“Don’t you think Boehner, ought to just, I don’t know, go drown himself in a vat of wine, you know – he could – he could be jumping up and down with his bare feet like remember Lucy did, remember that time, Lucy episode, I love Lucy, and Boehner would fall down in it and try to drink it all and just gurgle himself right into the great bar in the sky. It’s always five o’clock somewhere. Right, John?”
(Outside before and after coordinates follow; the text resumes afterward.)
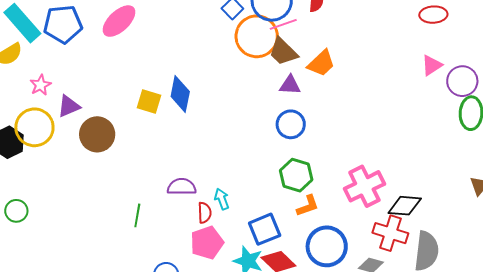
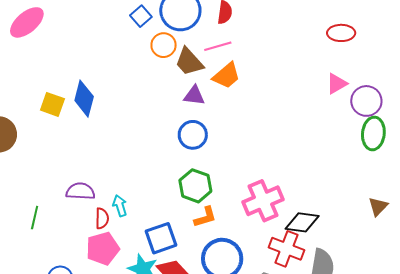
pink line: (283, 24) -> (218, 46), moved
orange circle: (257, 36) -> (164, 45), size x0.6

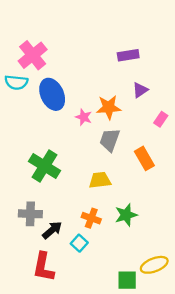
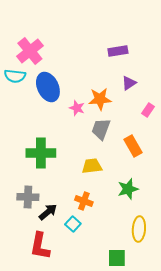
green cross: (45, 166) -> (41, 153), turned -32
green star: (126, 215) -> (128, 189), moved
yellow ellipse: (154, 265) -> (139, 229), moved, turned -65

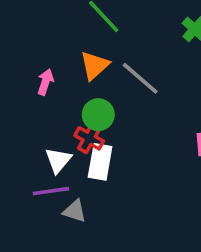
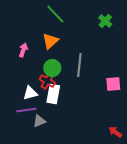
gray line: (140, 78) -> (79, 65), moved, turned 55
white triangle: (58, 160) -> (30, 93), turned 35
gray triangle: (75, 211) -> (39, 121), turned -40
“[A]nyone who eats Shit Fil-A deserves to get the cancer that is sure to come from eating antibiotic filled tortured chickens 4Christ”
“Cheney deserves same final end he gave Saddam. Hope there are cellcams.”
“You know, it’s a wonder lightning just doesn’t strike people dead on the spot when they say stuff like [John Boehner said].”
“Five thousand Americans, tens of thousands permanently damaged and shot to pieces, a million Iraqis dead — that wasn’t bin Laden. That was George Bush.
So when does Seal Unit 6, or whatever it’s called, drop in on George Bush?”
“[T]he crux of our problem is that climate chaos isn’t divine retribution for pollution.”
“But hey, the budget deal that we announced on the show, it happened right on the show last week that they were going to cut almost $40 billion out of the budget. They were voting on it today. Apparently it went through the House. This of course is very bad news for like poor people, health programs for the poor were cut $600 million. The EPA was cut $1.6 billion. The good news: they cut all the money out of repairing federal buildings. So there was a slight chance a wall will collapse on Eric Cantor or Michele Bachmann.”
“On so many levels [S.E. Cupp]’s a perfect demonstration of the necessity of the work Planned Parenthood does.”